The next chart shows that, after bottoming at 1.37% on July 5, these yields approached the 1.63% area last week.
The 1.63% level is the beginning of an important band of resistance that extends up to 1.71%, which represents four important closing lows set between February and April. It would take a peak in prices and a sustained rise above the 1.63% to 1.71% area to help confirm that an important bottom is in place in yields. This would also clear the way for a test of the next key area at 1.91% to 1.98%.
Steel Continues to Show Strength
I pointed out an emerging buying opportunity in the VanEck Vectors Steel ETF (NYSE: SLX) in my July 5 report, saying it targeted a move to $33. SLX rose as much as 10.7% to a high of $31.40 on July 18, which is just about 5% shy of our target.
The chart also shows that SLX rose above overhead resistance at the $30.74 April 20 high for several sessions during the past two weeks. This indicates resistance is in the process of being broken.

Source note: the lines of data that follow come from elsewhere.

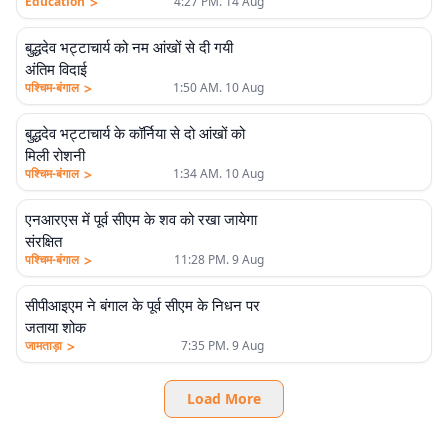
>
Education
4:27 PM. 14 Aug
बुद्धदेव भट्टाचार्य को नम आंखों से दी गयी
अंतिम विदाई
>
पश्चिम-बंगाल
1:50 AM. 10 Aug
बुद्धदेव भट्टाचार्य के कॉर्निया से दो आंखों को
मिली रोशनी
>
पश्चिम-बंगाल
1:34 AM. 10 Aug
एनआरएस में पूर्व सीएम के शव को रखा जायेगा
संरक्षित
>
पश्चिम-बंगाल
11:28 PM. 9 Aug
सीपीआइएम ने बंगाल के पूर्व सीएम के निधन पर
जताया शोक
>
जामताड़ा
7:35 PM. 9 Aug
Load More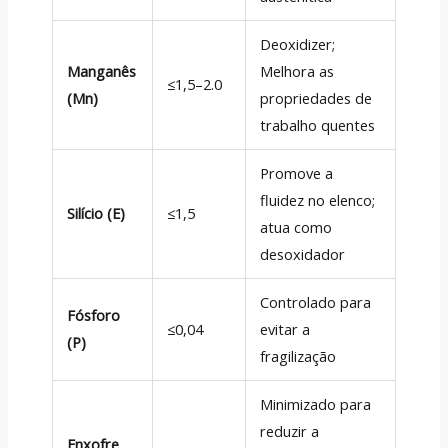
Deoxidizer;
Manganês
Melhora as
≤1,5–2.0
(Mn)
propriedades de
trabalho quentes
Promove a
fluidez no elenco;
Silício (E)
≤1,5
atua como
desoxidador
Controlado para
Fósforo
≤0,04
evitar a
(P)
fragilização
Minimizado para
reduzir a
Enxofre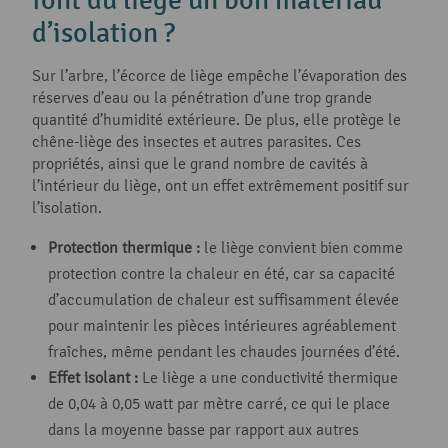
font du liège un bon matériau
d’isolation ?
Sur l’arbre, l’écorce de liège empêche l’évaporation des
réserves d’eau ou la pénétration d’une trop grande
quantité d’humidité extérieure. De plus, elle protège le
chêne-liège des insectes et autres parasites. Ces
propriétés, ainsi que le grand nombre de cavités à
l’intérieur du liège, ont un effet extrêmement positif sur
l’isolation.
Protection thermique :
le liège convient bien comme
protection contre la chaleur en été, car sa capacité
d’accumulation de chaleur est suffisamment élevée
pour maintenir les pièces intérieures agréablement
fraîches, même pendant les chaudes journées d’été.
Effet isolant
:
Le liège a une conductivité thermique
de 0,04 à 0,05 watt par mètre carré, ce qui le place
dans la moyenne basse par rapport aux autres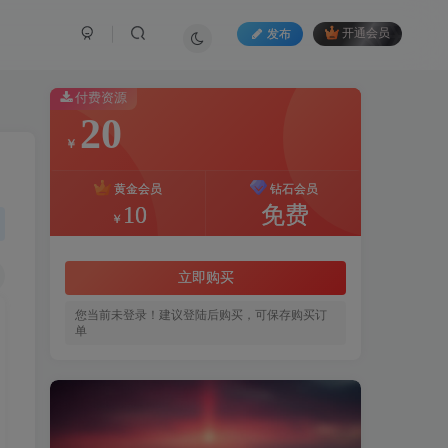
发布
开通会员
付费资源
20
￥
黄金会员
钻石会员
10
免费
￥
立即购买
您当前未登录！建议登陆后购买，可保存购买订
单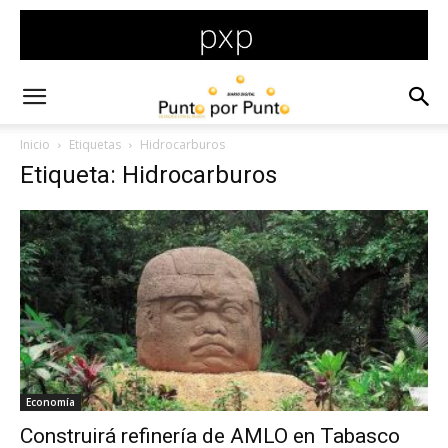
Inicio
Etiquetas
Hidrocarburos
Etiqueta: Hidrocarburos
Economía
Construirá refinería de AMLO en Tabasco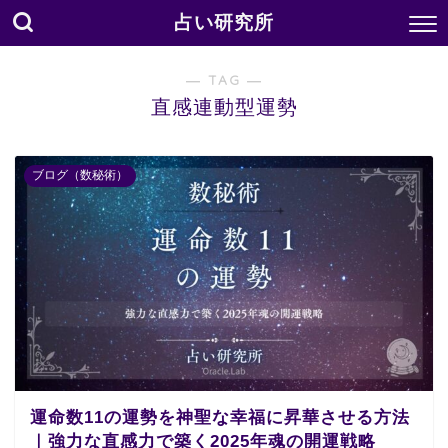
占い研究所
― TAG ―
直感連動型運勢
ブログ（数秘術）
運命数11の運勢を神聖な幸福に昇華させる方法
｜強力な直感力で築く2025年魂の開運戦略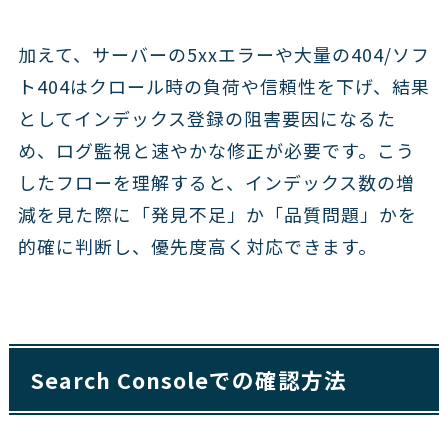
加えて、サーバーの5xxエラーや大量の404/ソフ
ト404はクロール時の負荷や信頼性を下げ、結果
としてインデックス登録の阻害要因になるた
め、ログ監視と速やかな修正が必要です。こう
したフローを理解すると、インデックス数の増
減を見た際に「発見不足」か「品質問題」かを
的確に判断し、優先度高く対応できます。
Search Consoleでの確認方法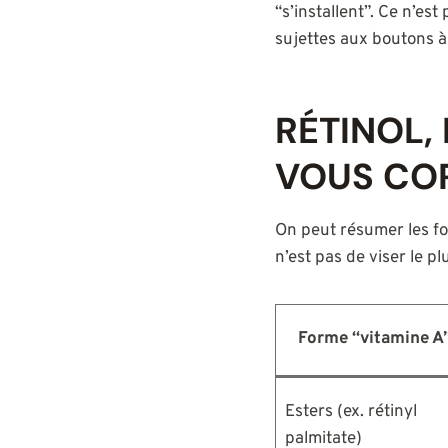
“s’installent”. Ce n’es
sujettes aux boutons à 
RÉTINOL, 
VOUS CO
On peut résumer les fo
n’est pas de viser le pl
Forme “vitamine A
Esters (ex. rétinyl
palmitate)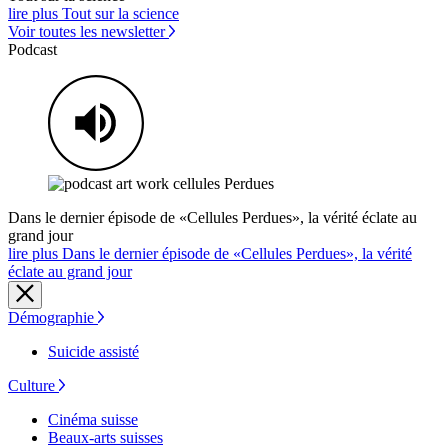
lire plus Tout sur la science
Voir toutes les newsletter
Podcast
Dans le dernier épisode de «Cellules Perdues», la vérité éclate au
grand jour
lire plus Dans le dernier épisode de «Cellules Perdues», la vérité
éclate au grand jour
Démographie
Suicide assisté
Culture
Cinéma suisse
Beaux-arts suisses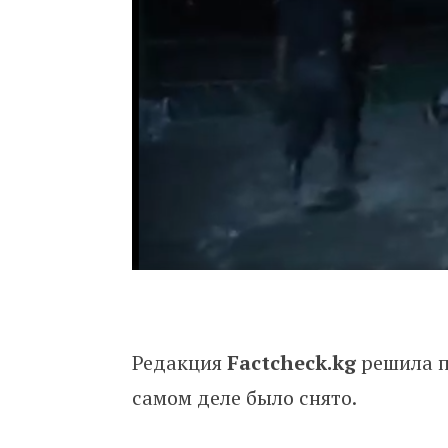
Редакция
Factcheck.kg
решила п
самом деле было снято.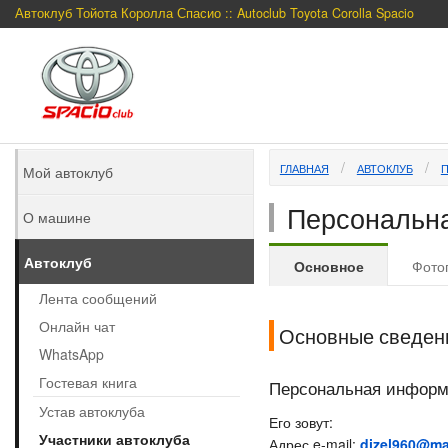
Автоклуб Тойота Королла Спасио :: Autoclub Toyota Corolla Spacio
ГЛАВНАЯ
АВТОКЛУБ
Мой автоклуб
Персональна
О машине
Автоклуб
Основное
Фото
Лента сообщений
Онлайн чат
Основные сведен
WhatsApp
Гостевая книга
Персональная инфор
Устав автоклуба
Его зовут:
Участники автоклуба
Адрес e-mail:
dizel960@mai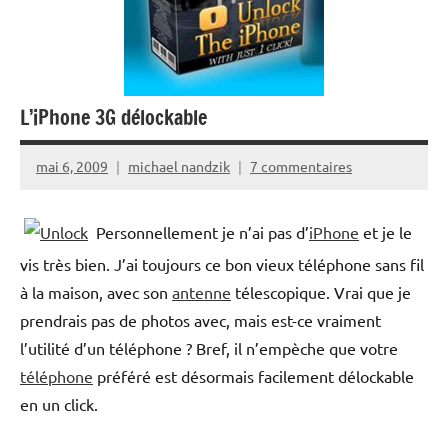
L’iPhone 3G délockable
mai 6, 2009
michael nandzik
7 commentaires
Personnellement je n’ai pas d’
iPhone
et je le
vis très bien. J’ai toujours ce bon vieux téléphone sans fil
à la maison, avec son
antenne
télescopique. Vrai que je
prendrais pas de photos avec, mais est-ce vraiment
l’utilité d’un téléphone ? Bref, il n’empèche que votre
téléphone
préféré est désormais facilement délockable
en un click.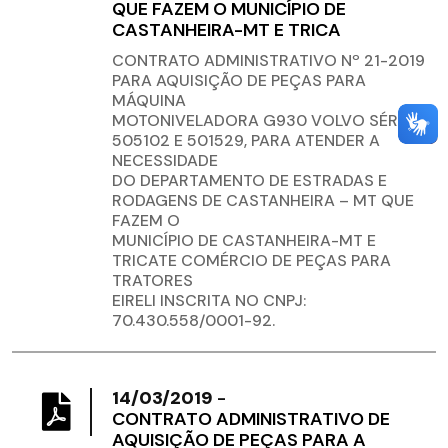
QUE FAZEM O MUNICÍPIO DE
CASTANHEIRA-MT E TRICA
CONTRATO ADMINISTRATIVO Nº 21-2019
PARA AQUISIÇÃO DE PEÇAS PARA
MÁQUINA
MOTONIVELADORA G930 VOLVO SÉRIE:
505102 E 501529, PARA ATENDER A
NECESSIDADE
DO DEPARTAMENTO DE ESTRADAS E
RODAGENS DE CASTANHEIRA – MT QUE
FAZEM O
MUNICÍPIO DE CASTANHEIRA-MT E
TRICATE COMÉRCIO DE PEÇAS PARA
TRATORES
EIRELI INSCRITA NO CNPJ:
70.430.558/0001-92.
14/03/2019
-
CONTRATO ADMINISTRATIVO DE
AQUISIÇÃO DE PEÇAS PARA A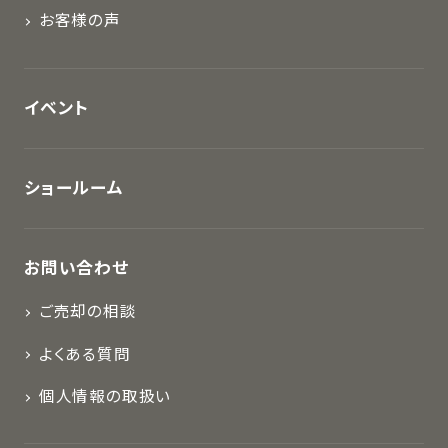
お客様の声
イベント
ショールーム
お問い合わせ
ご売却の相談
よくある質問
個人情報の取扱い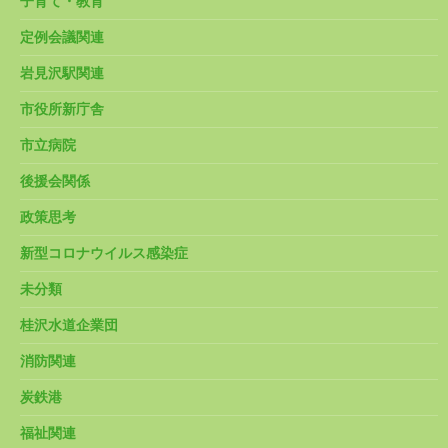
子育て・教育
定例会議関連
岩見沢駅関連
市役所新庁舎
市立病院
後援会関係
政策思考
新型コロナウイルス感染症
未分類
桂沢水道企業団
消防関連
炭鉄港
福祉関連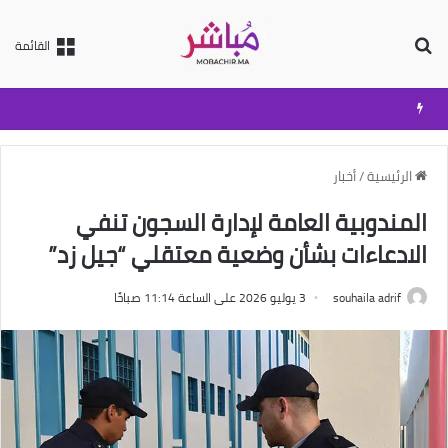
بحث عن
القائمة
الرئيسية
/
أخبار
المندوبية العامة لإدارة السجون تنفي
الادعاءات بشأن وضعية معتقلي “جيل زد”
souhaila adrif
3 يوليو 2026 على الساعة 11:14 صباحًا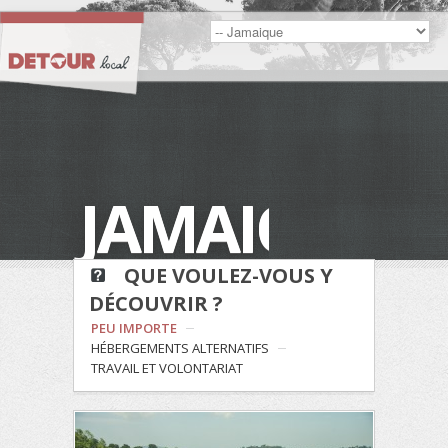
JAMAIQUE
QUE VOULEZ-VOUS Y
DÉCOUVRIR ?
PEU IMPORTE
HÉBERGEMENTS ALTERNATIFS
TRAVAIL ET VOLONTARIAT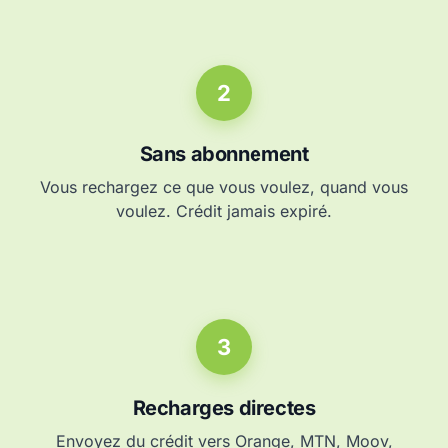
2
Sans abonnement
Vous rechargez ce que vous voulez, quand vous
voulez. Crédit jamais expiré.
3
Recharges directes
Envoyez du crédit vers Orange, MTN, Moov,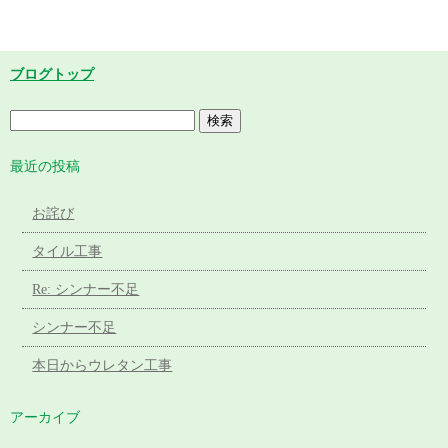
ブログトップ
最近の投稿
お詫び
タイル工事
Re: シンナー不足
シンナー不足
本日からウレタン工事
アーカイブ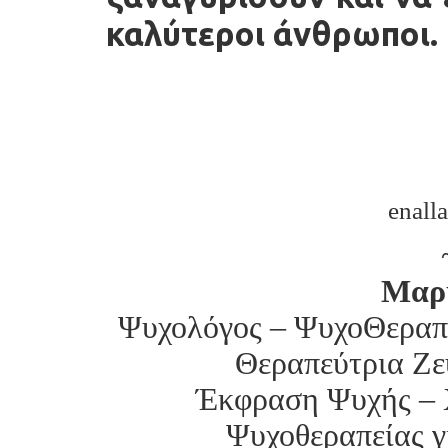
καλύτεροι άνθρωποι.
enall
Μαρ
Ψυχολόγος – ΨυχοΘεραπεύ
Θεραπεύτρια Ζε
Έκφραση Ψυχής – 
Ψυχοθεραπείας γ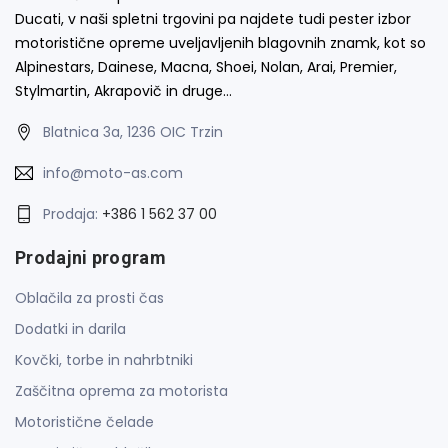
Ducati, v naši spletni trgovini pa najdete tudi pester izbor
motoristične opreme uveljavljenih blagovnih znamk, kot so
Alpinestars, Dainese, Macna, Shoei, Nolan, Arai, Premier,
Stylmartin, Akrapovič in druge…
Blatnica 3a, 1236 OIC Trzin
info@moto-as.com
Prodaja:
+386 1 562 37 00
Prodajni program
Oblačila za prosti čas
Dodatki in darila
Kovčki, torbe in nahrbtniki
Zaščitna oprema za motorista
Motoristične čelade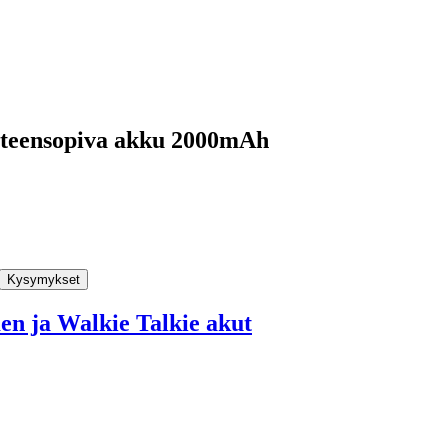
hteensopiva akku 2000mAh
Kysymykset
n ja Walkie Talkie akut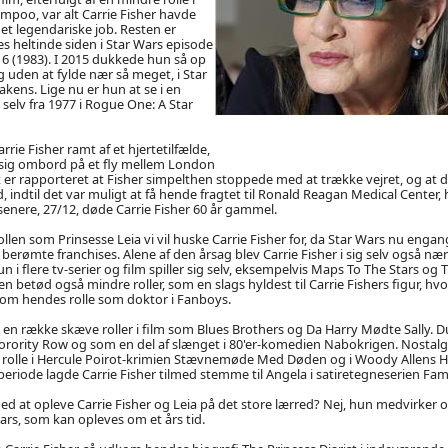
poo, var alt Carrie Fisher havde
det legendariske job. Resten er
lles heltinde siden i Star Wars episode
 6 (1983). I 2015 dukkede hun så op
uden at fylde nær så meget, i Star
kens. Lige nu er hun at se i en
 selv fra 1977 i Rogue One: A Star
arrie Fisher ramt af et hjertetilfælde,
sig ombord på et fly mellem London
 er rapporteret at Fisher simpelthen stoppede med at trække vejret, og at d
indtil det var muligt at få hende fragtet til Ronald Reagan Medical Center, h
 senere, 27/12, døde Carrie Fisher 60 år gammel.
llen som Prinsesse Leia vi vil huske Carrie Fisher for, da Star Wars nu engang
berømte franchises. Alene af den årsag blev Carrie Fisher i sig selv også nær
n i flere tv-serier og film spiller sig selv, eksempelvis Maps To The Stars og
en betød også mindre roller, som en slags hyldest til Carrie Fishers figur, h
m hendes rolle som doktor i Fanboys.
å en række skæve roller i film som Blues Brothers og Da Harry Mødte Sally. 
orority Row og som en del af slænget i 80'er-komedien Nabokrigen. Nostalgi
in rolle i Hercule Poirot-krimien Stævnemøde Med Døden og i Woody Allens
 periode lagde Carrie Fisher tilmed stemme til Angela i satiretegneserien Fam
 med at opleve Carrie Fisher og Leia på det store lærred? Nej, hun medvirke
Wars, som kan opleves om et års tid.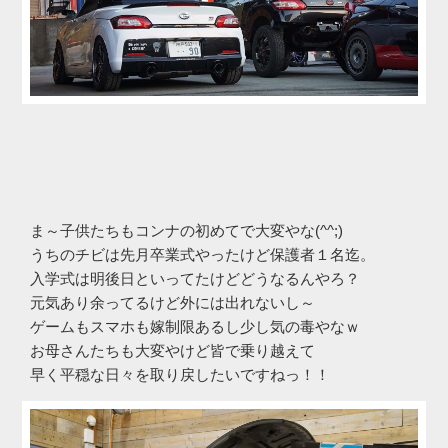
ま～子供たちもコンナの初めてで大変やな(^^;)
うちのチビは先月卒業式やったけど保護者１名迄。
入学式は明後日といってたけどどうなるんやろ？
元気あり余ってるけど外には出れないし～
ゲームもスマホも嫁制限あるし少し気の毒やなｗ
お母さんたちも大変やけど皆で乗り越えて
早く平穏な日々を取り戻したいですねっ！！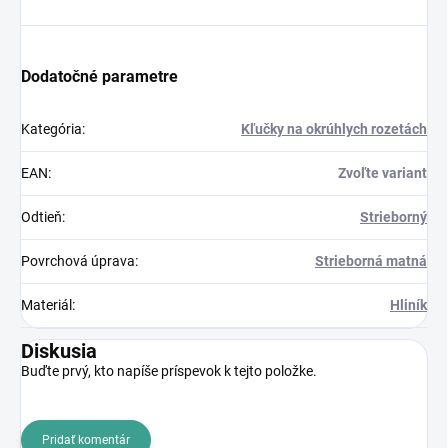
Dodatočné parametre
Kategória
:
Kľučky na okrúhlych rozetách
EAN
:
Zvoľte variant
Odtieň
:
Strieborný
Povrchová úprava
:
Strieborná matná
Materiál
:
Hliník
Diskusia
Buďte prvý, kto napíše príspevok k tejto položke.
Pridať komentár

Once prices can hold above it, it should clear the way for a run to my $33 target.
Putting It All Together
For the second consecutive week, we are at historic extremes in investor complacency, which have previously coincided with or closely led most near-term stock market peaks. Readers who have been kicking themselves for missing the move to all-time highs should stop kicking and start being patient, because a better buying opportunity appears to be right around the corner.